== Data for review ==
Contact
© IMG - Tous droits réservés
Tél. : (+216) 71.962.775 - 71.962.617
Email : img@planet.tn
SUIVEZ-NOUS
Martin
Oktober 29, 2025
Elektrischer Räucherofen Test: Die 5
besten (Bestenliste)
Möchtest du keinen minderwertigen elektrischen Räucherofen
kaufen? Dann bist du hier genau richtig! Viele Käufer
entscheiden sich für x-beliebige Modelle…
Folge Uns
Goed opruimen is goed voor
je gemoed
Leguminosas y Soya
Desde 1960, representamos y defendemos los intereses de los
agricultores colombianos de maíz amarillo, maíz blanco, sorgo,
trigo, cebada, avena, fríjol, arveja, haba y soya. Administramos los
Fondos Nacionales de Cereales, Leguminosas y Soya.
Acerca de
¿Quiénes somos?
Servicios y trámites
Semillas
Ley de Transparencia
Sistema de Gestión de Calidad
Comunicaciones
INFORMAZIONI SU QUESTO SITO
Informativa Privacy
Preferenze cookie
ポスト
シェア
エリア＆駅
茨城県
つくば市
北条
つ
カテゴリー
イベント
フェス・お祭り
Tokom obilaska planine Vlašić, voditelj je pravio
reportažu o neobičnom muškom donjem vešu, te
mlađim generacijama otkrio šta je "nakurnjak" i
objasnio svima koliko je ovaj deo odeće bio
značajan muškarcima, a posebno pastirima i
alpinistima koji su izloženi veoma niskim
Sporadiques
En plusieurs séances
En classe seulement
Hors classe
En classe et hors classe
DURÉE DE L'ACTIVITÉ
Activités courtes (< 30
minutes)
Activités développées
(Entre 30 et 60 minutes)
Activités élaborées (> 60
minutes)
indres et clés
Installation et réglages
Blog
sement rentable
===
== Data for review ==
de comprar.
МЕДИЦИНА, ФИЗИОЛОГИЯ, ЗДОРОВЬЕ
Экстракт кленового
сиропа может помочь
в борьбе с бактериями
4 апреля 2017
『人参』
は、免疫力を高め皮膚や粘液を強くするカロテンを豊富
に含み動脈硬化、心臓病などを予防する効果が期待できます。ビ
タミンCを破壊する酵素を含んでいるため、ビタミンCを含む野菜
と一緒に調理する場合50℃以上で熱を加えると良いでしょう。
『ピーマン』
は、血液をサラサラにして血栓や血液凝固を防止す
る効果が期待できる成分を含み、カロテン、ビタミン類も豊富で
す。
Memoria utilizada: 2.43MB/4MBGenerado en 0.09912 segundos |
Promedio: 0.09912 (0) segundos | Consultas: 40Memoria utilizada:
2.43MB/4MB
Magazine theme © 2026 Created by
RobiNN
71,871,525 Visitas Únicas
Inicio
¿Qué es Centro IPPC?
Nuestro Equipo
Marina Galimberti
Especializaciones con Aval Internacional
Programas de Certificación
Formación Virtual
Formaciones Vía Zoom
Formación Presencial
===
Some lines above hold the word "segundos". Copy all of them.

Expected output:
Memoria utilizada: 2.43MB/4MBGenerado en 0.09912 segundos |
Promedio: 0.09912 (0) segundos | Consultas: 40Memoria utilizada:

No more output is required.